マレーシアで事業拠点を立ち上げた。
日本からチームメンバーを迎え入れ、現地でプロジェクトを回す。1人ではなくチームで事業を大きくしていく。そんなビジョンを描いていた。
結果として、チーム体制は半年で崩れた。 数百万円の採用投資が消えた。
この記事は成功談ではない。海外でスタートアップを立ち上げるとき、何が起きるかわからない環境で「人を採用する」ことのリスクを身をもって経験した記録だ。そして、その経験からAIを選び、事業を前に進めている現在の話だ。
海外は、何が起きるかわからない
マレーシアの活動拠点に、日本からメンバーを迎え入れた。ビザの手配、住居の準備、現地の受け入れ体制の構築。

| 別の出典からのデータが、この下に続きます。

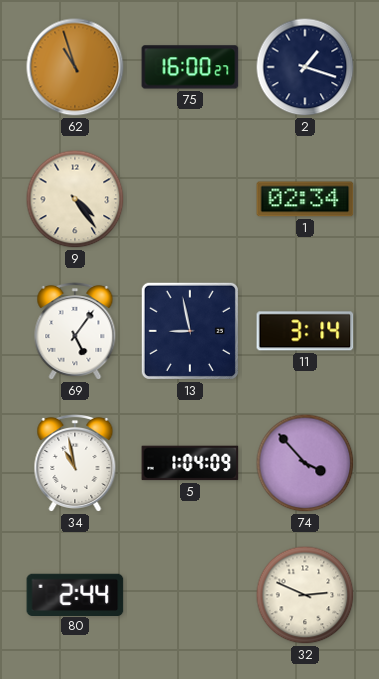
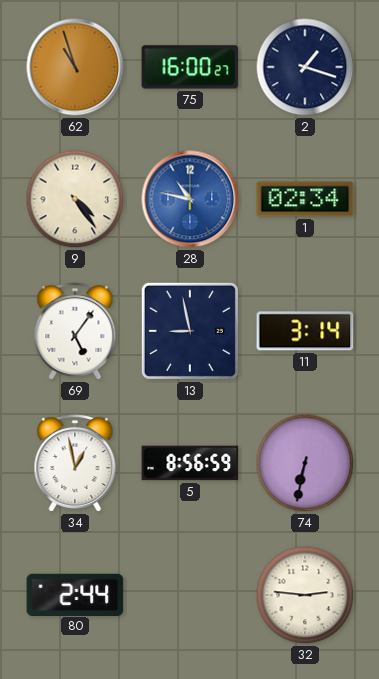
28: none -> 10:47
34: 10:58 -> 12:58
5: 1:04 -> 8:56
74: 3:53 -> 6:32
32: 2:49 -> 2:46
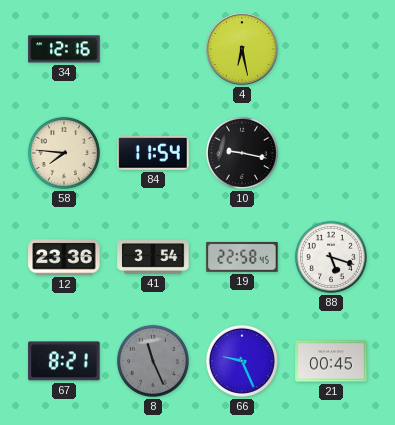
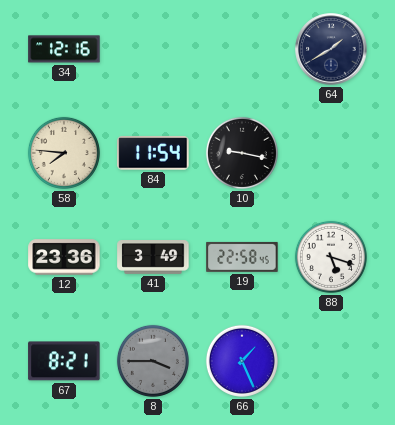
4: 6:28 -> none
64: none -> 1:40
41: 3:54 -> 3:49
8: 11:26 -> 3:45
66: 9:26 -> 1:26
21: 00:45 -> none
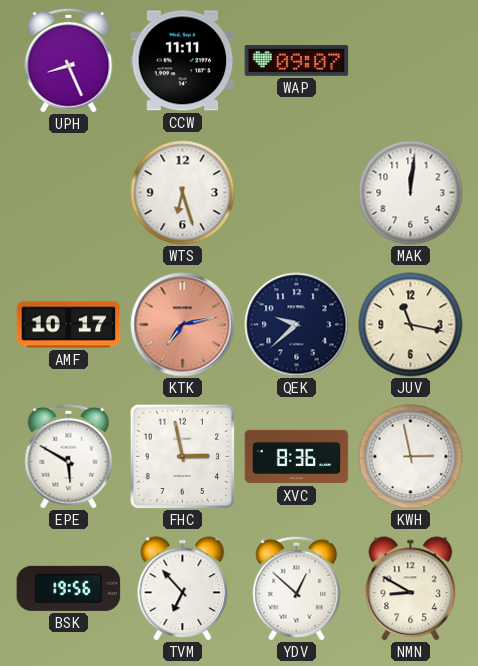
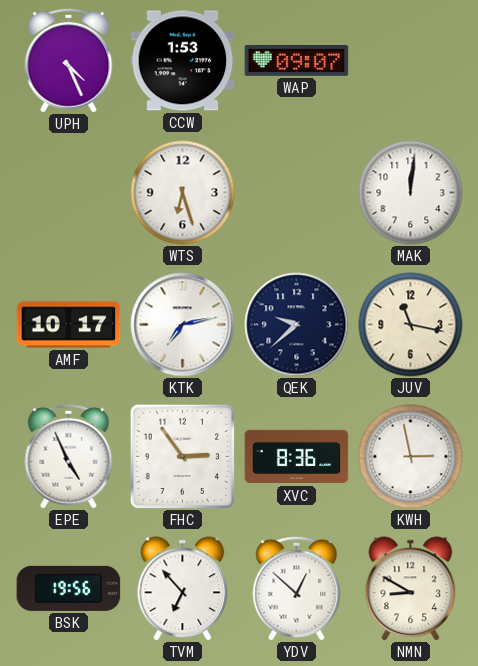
UPH: 8:26 -> 4:26
CCW: 11:11 -> 1:53
KTK dial: salmon -> white
EPE: 5:50 -> 4:56
FHC: 2:58 -> 2:54
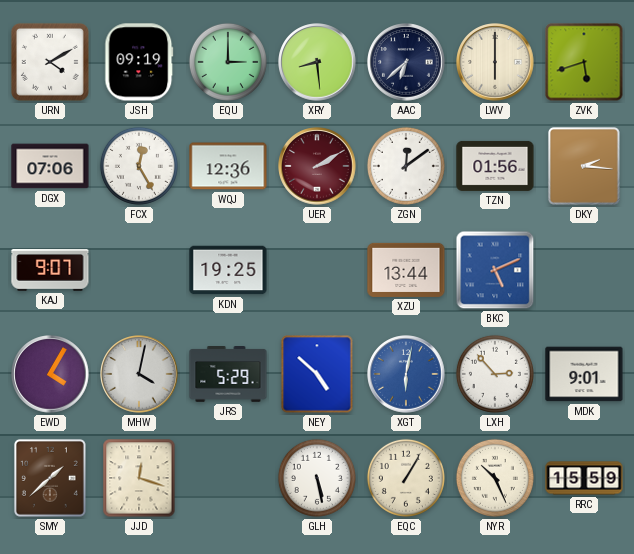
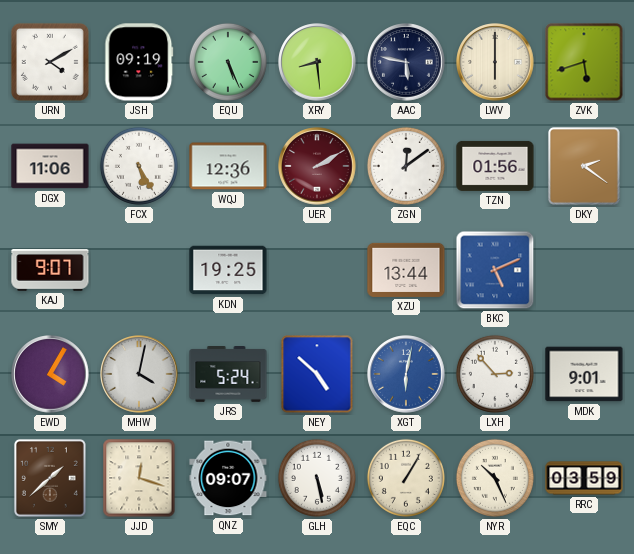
EQU: 3:00 -> 5:26
AAC: 6:38 -> 5:47
DGX: 07:06 -> 11:06
FCX: 12:25 -> 5:25
DKY: 2:16 -> 2:21
JRS: 5:29 -> 5:24
QNZ: none -> 09:07
RRC: 15:59 -> 03:59
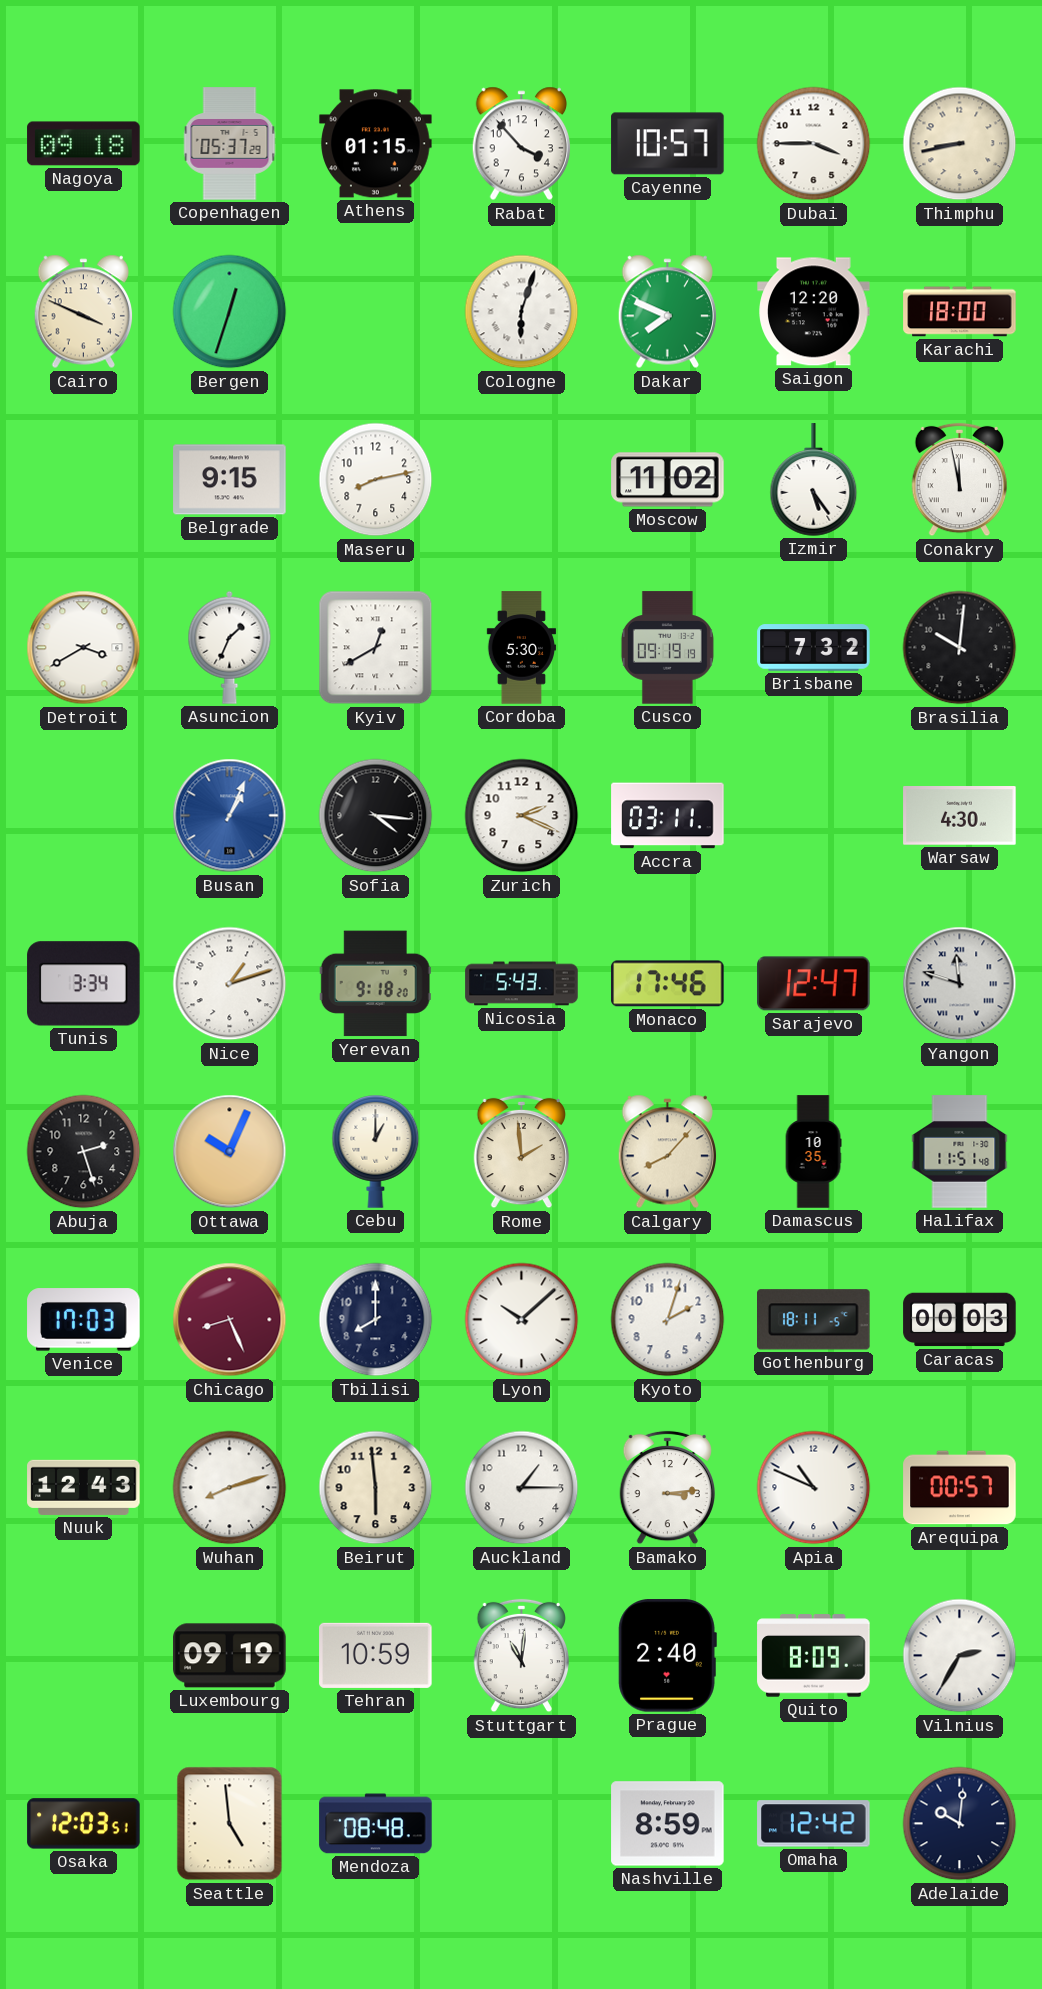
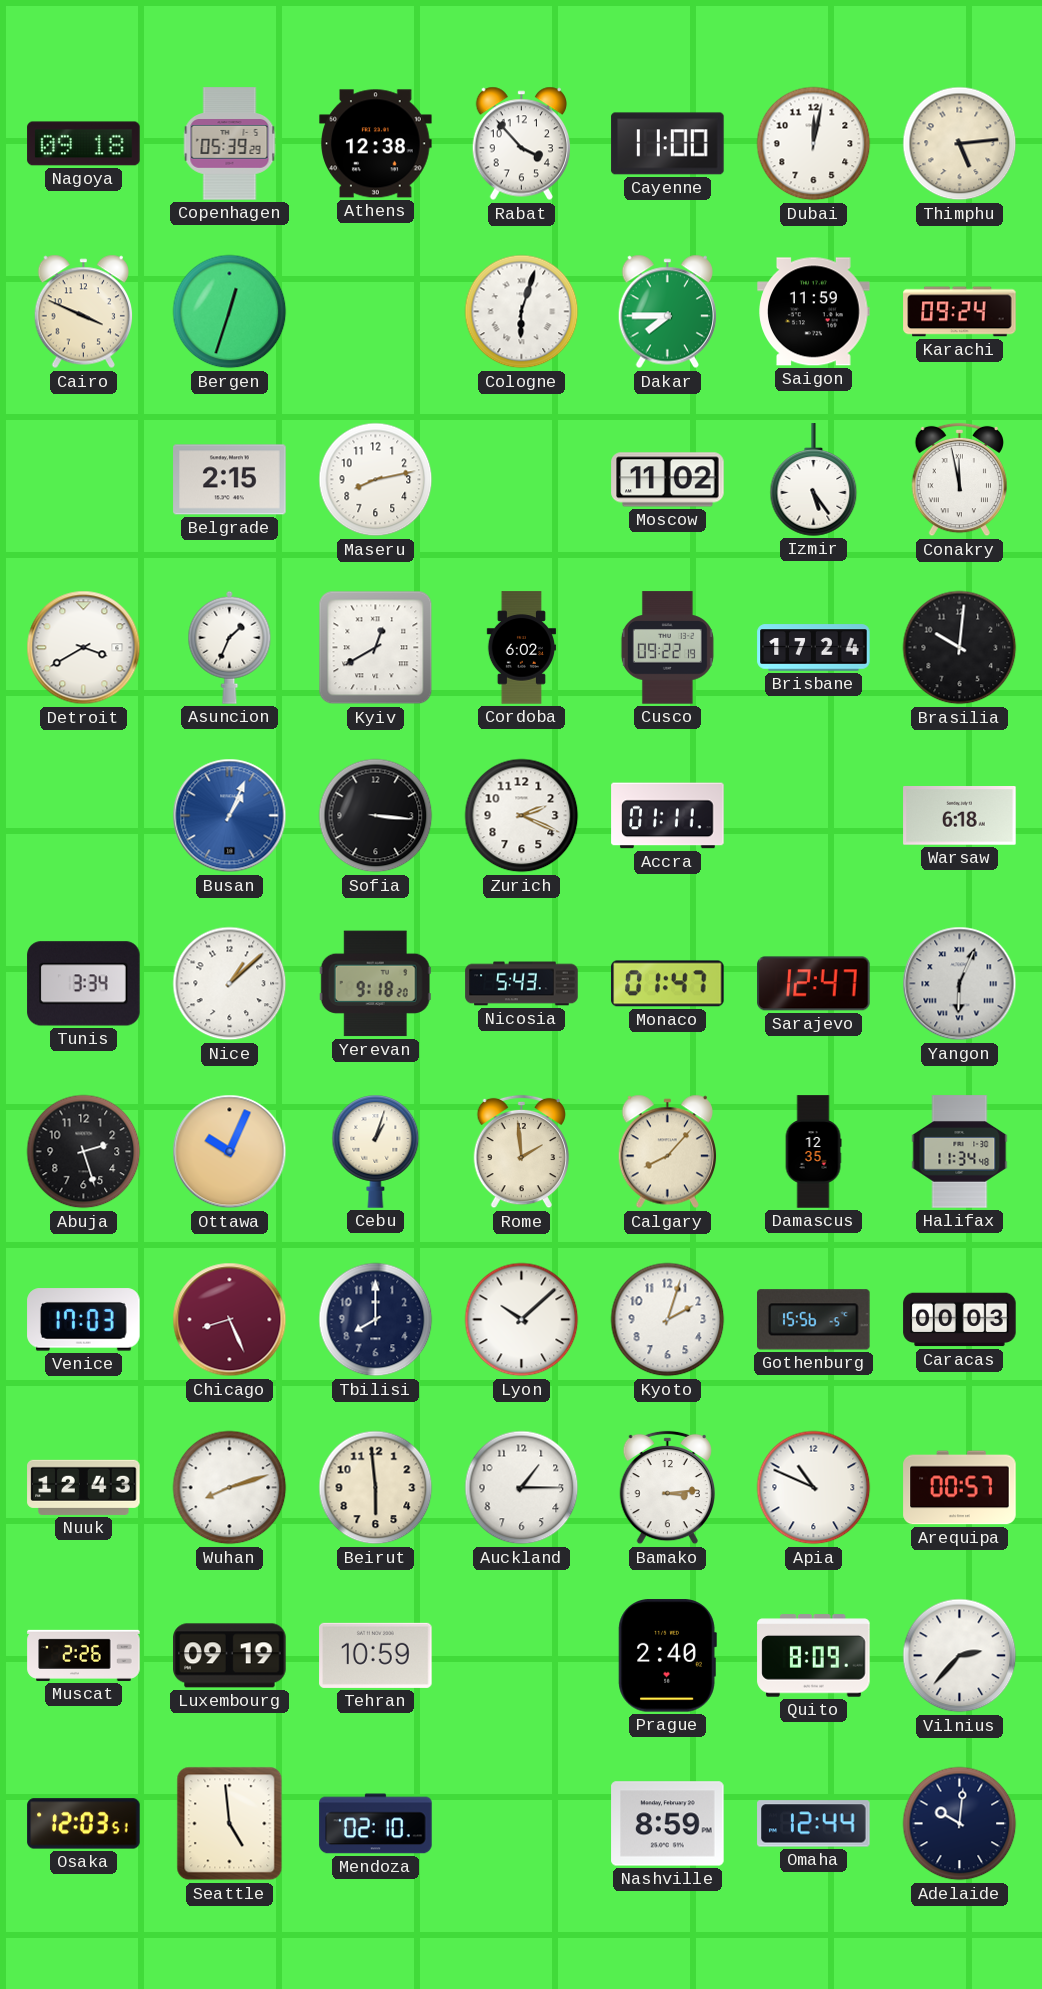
Copenhagen: 05:37 -> 05:39
Athens: 01:15 -> 12:38
Cayenne: 10:57 -> 11:00
Dubai: 3:45 -> 12:02
Thimphu: 8:43 -> 5:14
Dakar: 7:49 -> 7:45
Saigon: 12:20 -> 11:59
Karachi: 18:00 -> 09:24
Belgrade: 9:15 -> 2:15
Cordoba: 5:30 -> 6:02
Cusco: 09:19 -> 09:22
Brisbane: 7:32 -> 17:24
Sofia: 4:16 -> 3:16
Accra: 03:11 -> 01:11
Warsaw: 4:30 -> 6:18
Nice: 1:12 -> 1:08
Monaco: 17:46 -> 01:47
Yangon: 11:48 -> 6:04
Cebu: 1:00 -> 1:03
Damascus: 10:35 -> 12:35
Halifax: 11:51 -> 11:34
Gothenburg: 18:11 -> 15:56
Muscat: none -> 2:26
Stuttgart: 11:01 -> none
Vilnius: 2:35 -> 2:37
Mendoza: 08:48 -> 02:10
Omaha: 12:42 -> 12:44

1人あたり数百万円の投資だ。
しかし、海外拠点の立ち上げは想定外の連続だった。
生活環境が人を変える。 言語、食事、気候、人間関係。日本にいたときには想像できなかったストレスが日常的にかかる。「海外で働きたい」という意欲と、実際に海外で走り続ける力は、まったく別物だった。これは本人の問題ではない。海外に来てみなければわからないことだ。
経営者とメンバーの見ている景色が違う。 スタートアップの立ち上げに必要なのは、自分で課題を見つけて動く姿勢だ。しかし、メンバーが求めていたのは「海外経験」であって、「ゼロから事業を作ること」ではなかったのかもしれない。この温度差は、日本にいるときには見えなかった。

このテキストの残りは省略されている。